Turning ideas into action: The Modi way

By : Hasmukh Adhia
At the heart of Narendra Modi’s journey lies a particular habit: relentless observation. He treats every encounter, from a casual conversation to a foreign visit, as a source of ideas. But unlike many who treat these as novelties or academic ideas, Modi tests each idea against the root cause of a potential problem and then reshapes it into a solution suited to local needs. It is this blend of curiosity, analysis, and effective execution that has defined his rise from a grassroots organiser to a global statesman.
Indeed, for Modi, learning has never been bound by age. From childhood, he displayed a natural curiosity, absorbing and seeking out diverse stories and experiences. It is a belief that he has had throughout his life, that curiosity must fuel learning at every stage. Even as his responsibilities grew from regional leadership to national office, routine encounters germinated ideas in his mind, and small details turned into lessons that resurfaced years later, just when the right moment came to act.
In his teenage years, this yearning for knowledge took him on the road, first as a spiritual seeker, and later as a dedicated Sangh pracharak, traveling across India and collecting experiences that would shape his worldview. Every interaction for him became an opportunity to learn something new.

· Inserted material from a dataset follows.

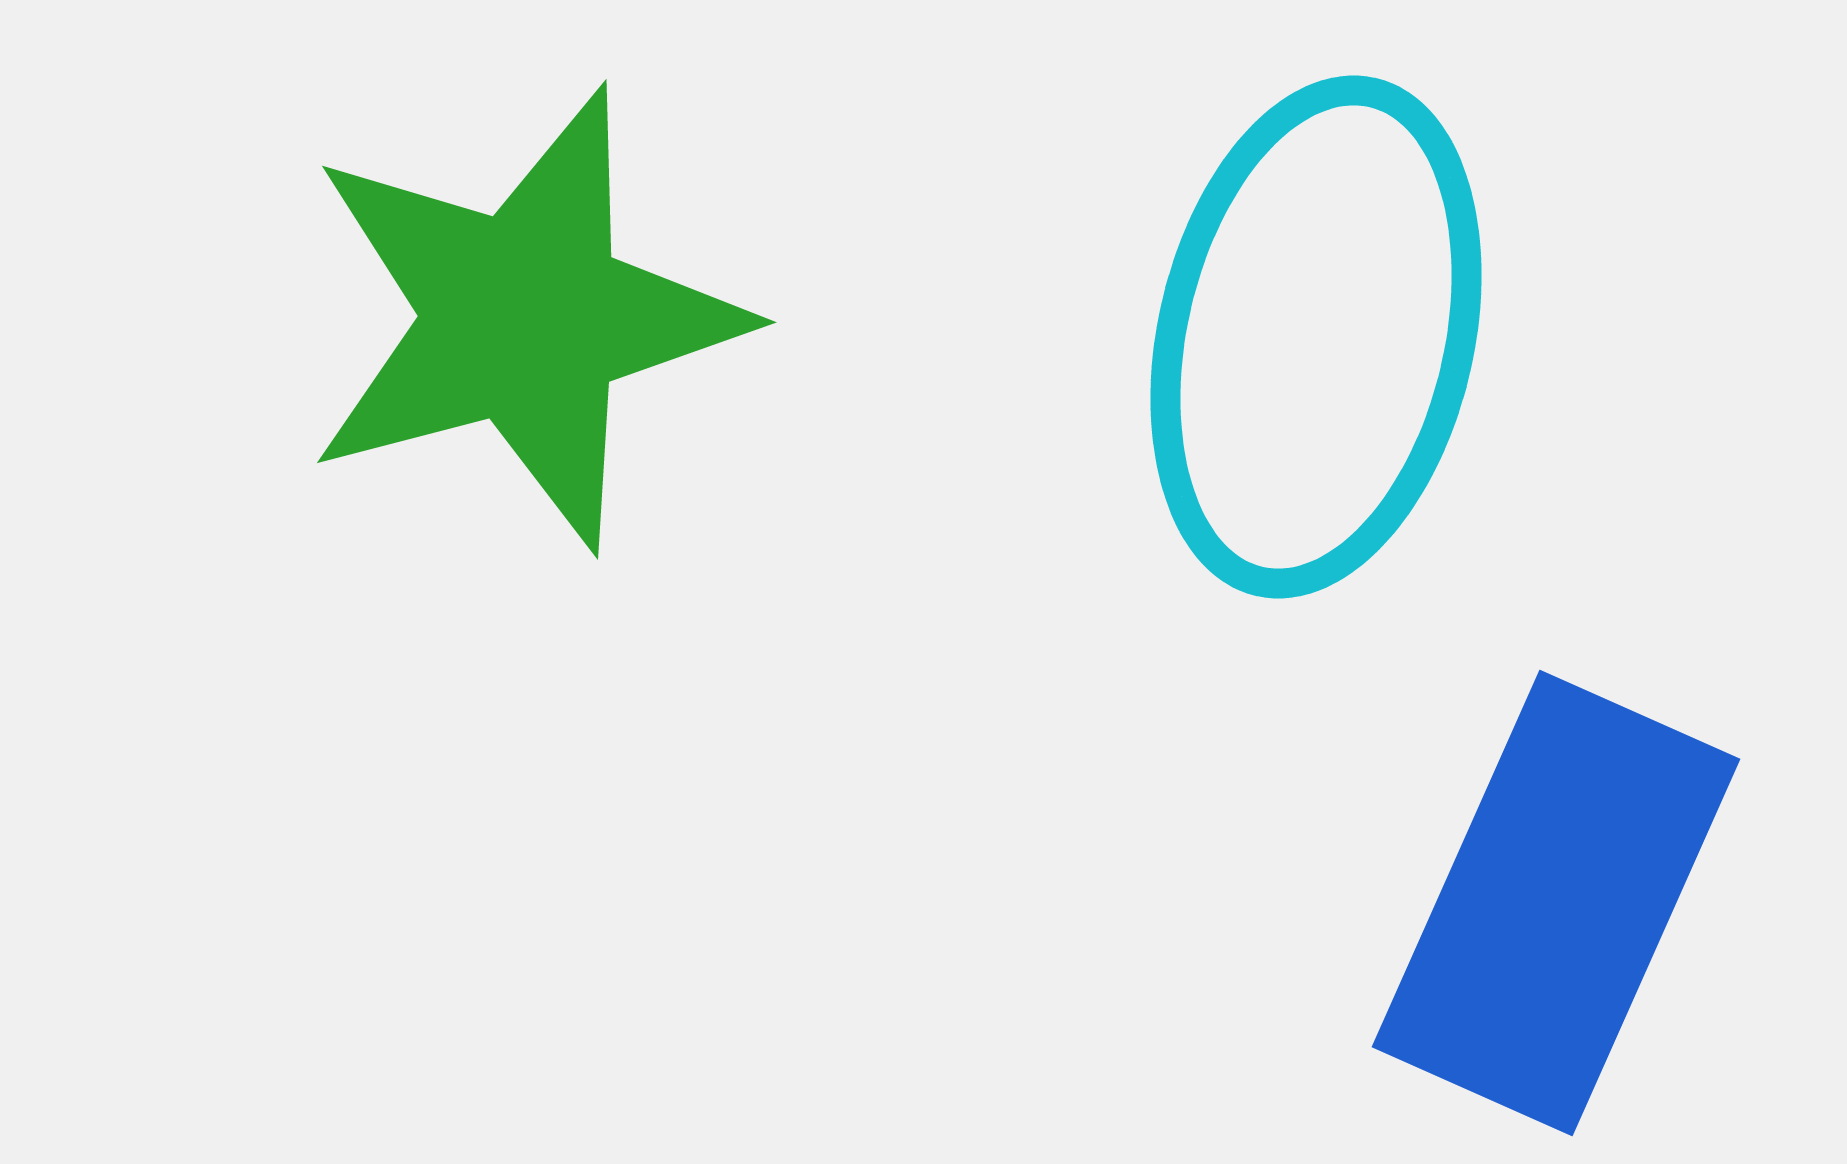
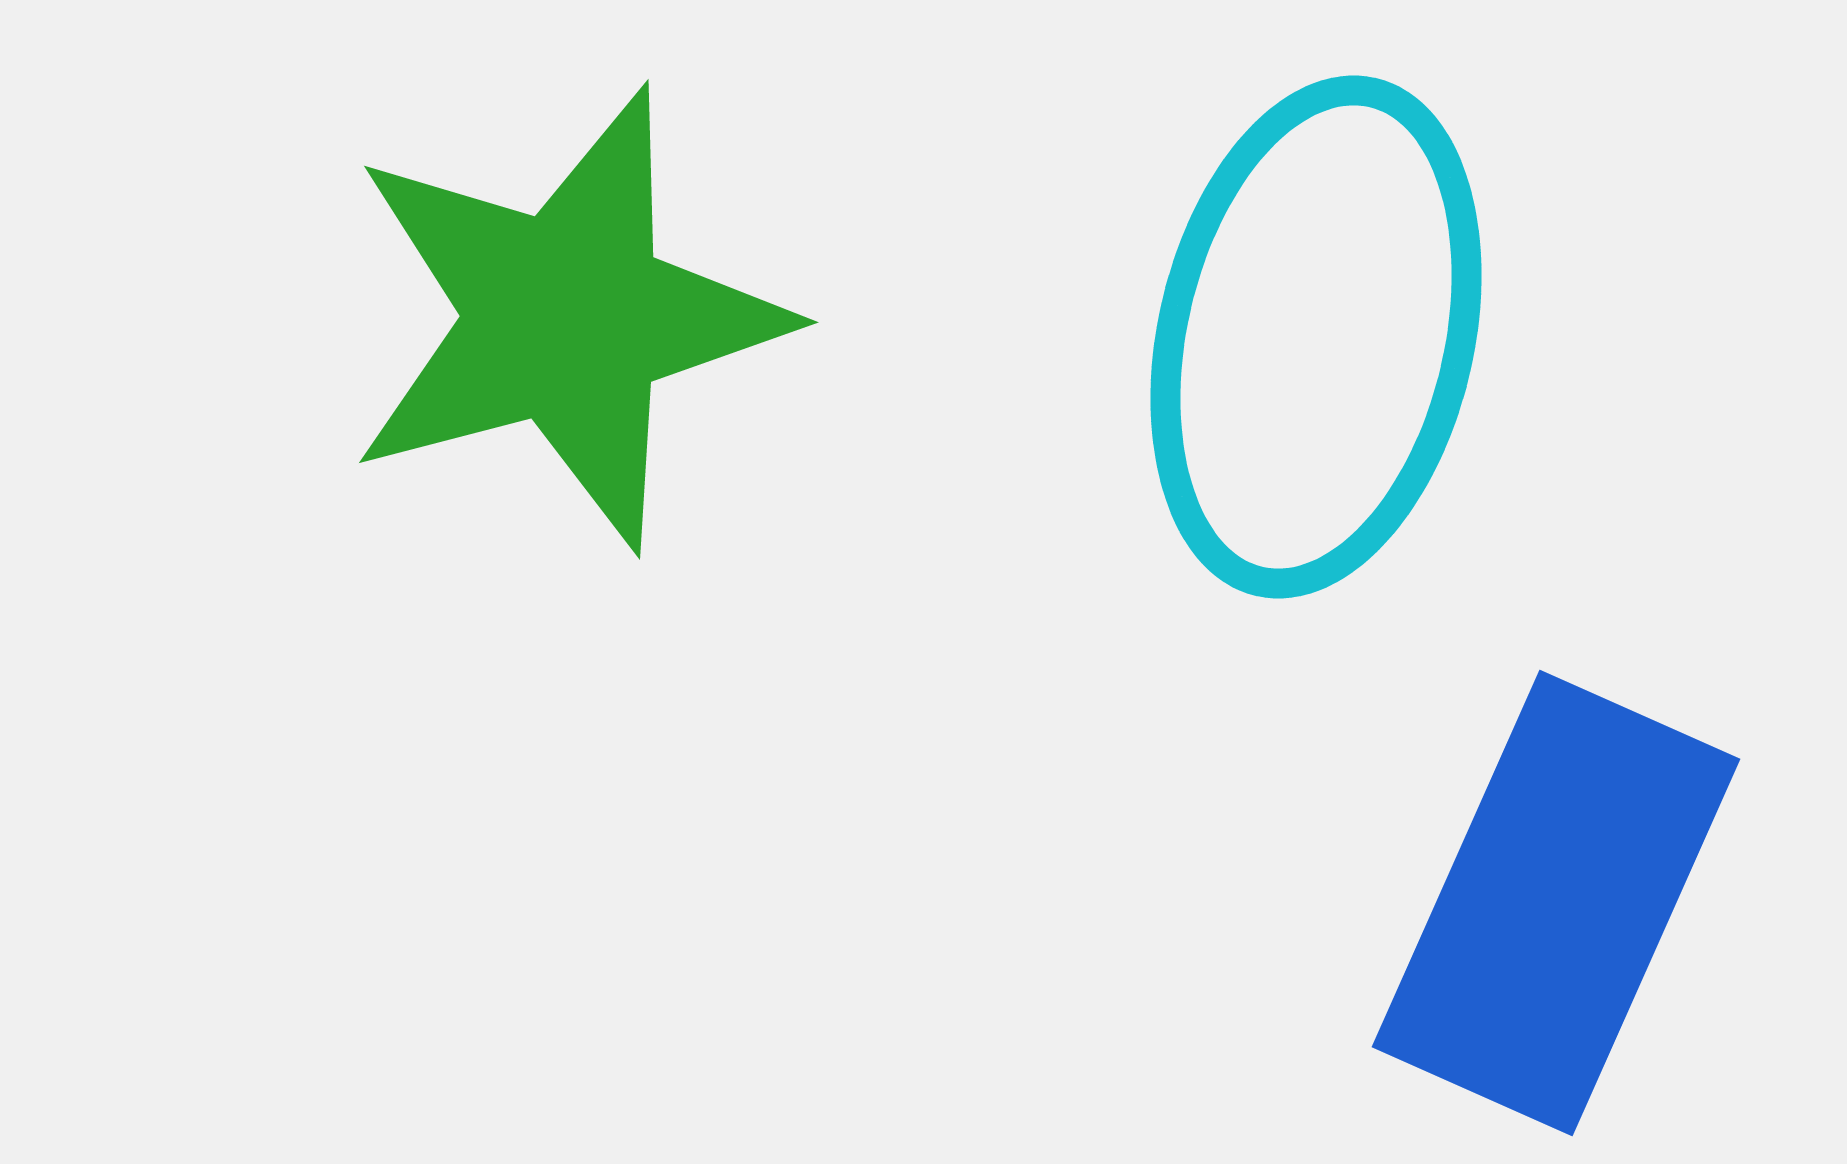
green star: moved 42 px right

But what set him apart was that these insights did not remain theoretical; whenever an opportunity appeared, he turned them into action. That problem‑solving, however, often surfaced in unexpected ways. During the redevelopment of the Kashi Vishwanath temple, for instance, he noticed staff struggling barefoot on cold marble floors and quickly arranged for jute slippers for them, a simple fix that worked for both winter and the summer to come. In another incident, after a visit to Japan as Gujarat’s Chief Minister, he introduced the concept of tactile paving. He insisted it be implemented in Ahmedabad for the benefit of the visually impaired. These gestures revealed a consistent habit: converting details that are overlooked into practical improvements that made daily life easier.
Some of his ideas hark back decades. On a 1993 trip to Los Angeles, he studied clusters of financial high‑rises; years later, those notes inspired GIFT City in Gujarat as a hub to centralise India’s economic ambitions. The same curiosity shaped Ahmedabad’s Sabarmati Riverfront, where he had officers study the best practices worldwide but ensured that when it came to the final design, they stayed rooted in local needs. For him, global models mattered only if adapted to serve local communities first. In this method, an observation was never an isolated note to be admired but rather a resource bank he would return to when circumstances allowed, turning stored impressions into large‑scale projects.

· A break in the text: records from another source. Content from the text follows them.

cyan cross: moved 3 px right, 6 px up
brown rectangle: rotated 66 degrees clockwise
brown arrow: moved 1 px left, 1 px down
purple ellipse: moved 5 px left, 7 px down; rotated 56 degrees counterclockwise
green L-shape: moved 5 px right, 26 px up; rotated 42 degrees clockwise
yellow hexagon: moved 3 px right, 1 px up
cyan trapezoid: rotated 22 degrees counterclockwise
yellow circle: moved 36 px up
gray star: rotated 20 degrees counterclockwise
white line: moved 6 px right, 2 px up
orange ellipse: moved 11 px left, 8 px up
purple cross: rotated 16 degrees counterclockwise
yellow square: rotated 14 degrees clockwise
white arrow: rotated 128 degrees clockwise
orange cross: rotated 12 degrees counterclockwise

In 2002, after the devastating Kutch earthquake, Modi extended this pattern to disaster recovery. Rejecting routine bureaucratic models, he directed his team to study Kobe’s earthquake recovery in Japan and connect with its planners. But he was clear: models were not to be imported wholesale. Instead, these insights were reshaped into solutions Gujarat urgently needed, such as earthquake‑resilient housing, safer construction practices, and community involvement. This became a benchmark for rehabilitation in India, showing how a crisis could become a testing ground for blending international knowledge with Indian initiative. As Prime Minister, he continued this discipline, visiting river‑cleaning projects in South Korea with the intent of applying their lessons to Namami Gange.

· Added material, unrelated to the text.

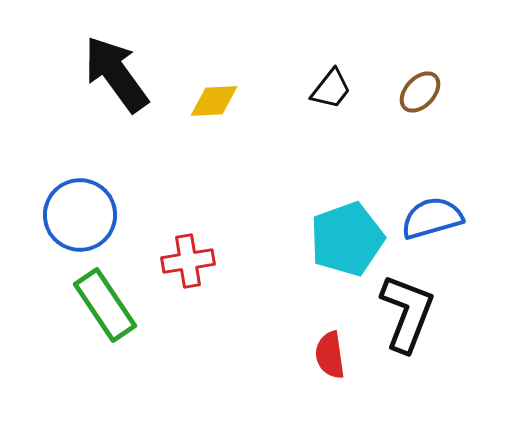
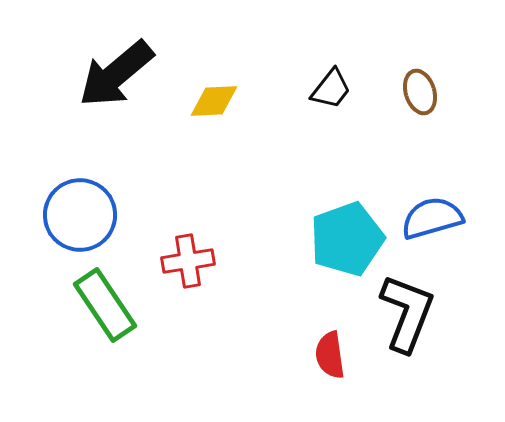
black arrow: rotated 94 degrees counterclockwise
brown ellipse: rotated 60 degrees counterclockwise
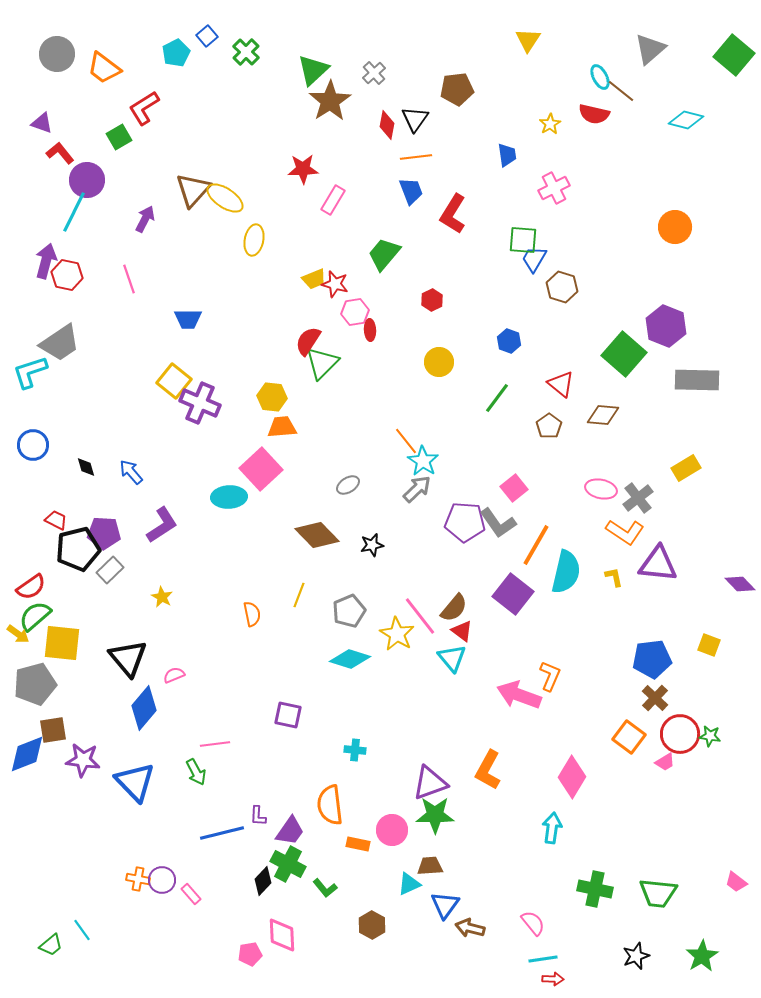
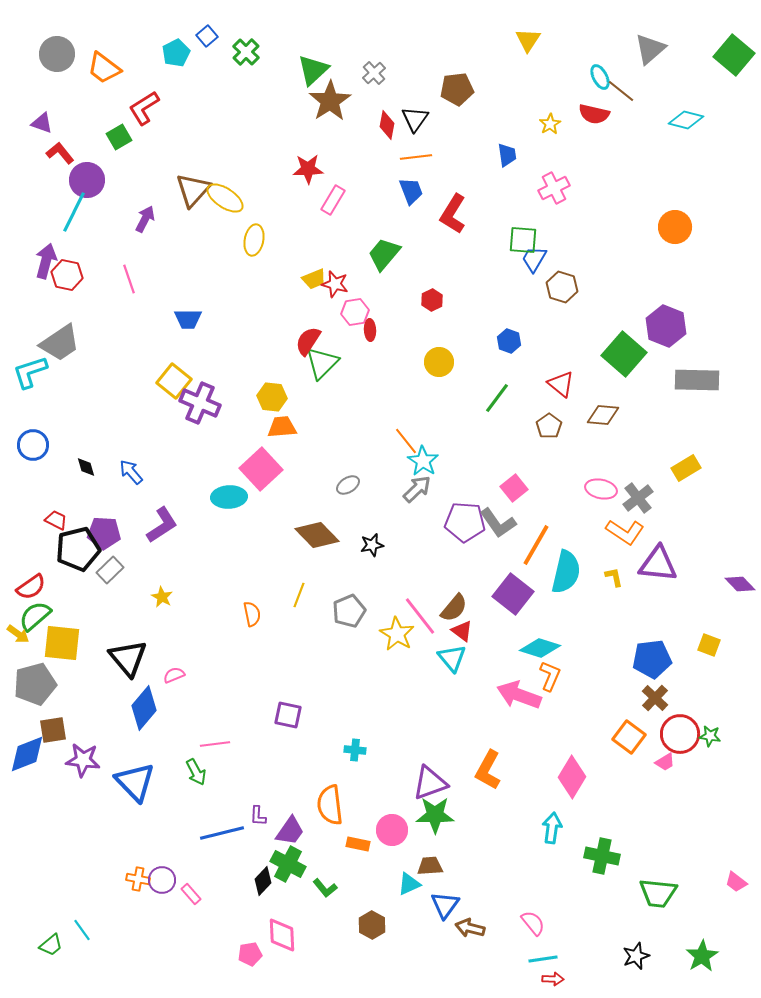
red star at (303, 169): moved 5 px right
cyan diamond at (350, 659): moved 190 px right, 11 px up
green cross at (595, 889): moved 7 px right, 33 px up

He has shown equal enthusiasm for ideas that emerge from within India. A striking example of this is nano urea, an innovation born from a suggestion to the PM by a young scientist. Modi immediately recognized its potential and pushed for its development. Today, one small bottle of it can replace a sack of conventional fertiliser, reducing costs and lightening farmers’ loads. The same openness shapes government programmes: when public feedback was sought for naming the financial inclusion scheme, it was citizens who coined the term “Jan Dhan.” By encouraging innovation from both scientists and ordinary people, Modi demonstrated how homegrown ideas can be elevated into national solutions.
Together, these stories reveal a consistent thread in Modi’s life. From fixing a seemingly minor discomfort at a temple, to designing a modern city, to rebuilding a devastated region or adopting a breakthrough fertiliser, his process has remained the same: observe the situation with care, identify what the people actually need, and act decisively to fulfil it. Following the Indian philosophy of “Āno bhadrāḥ kratavo yantu viśvataḥ” (let noble thoughts come from all directions), Modi actively seeks insights from every journey and interaction and steadfastly works to utilize them to drive India forward. Ultimately, every idea he pursues is for the people, rooted in their lives and their aspirations for a Viksit Bharat.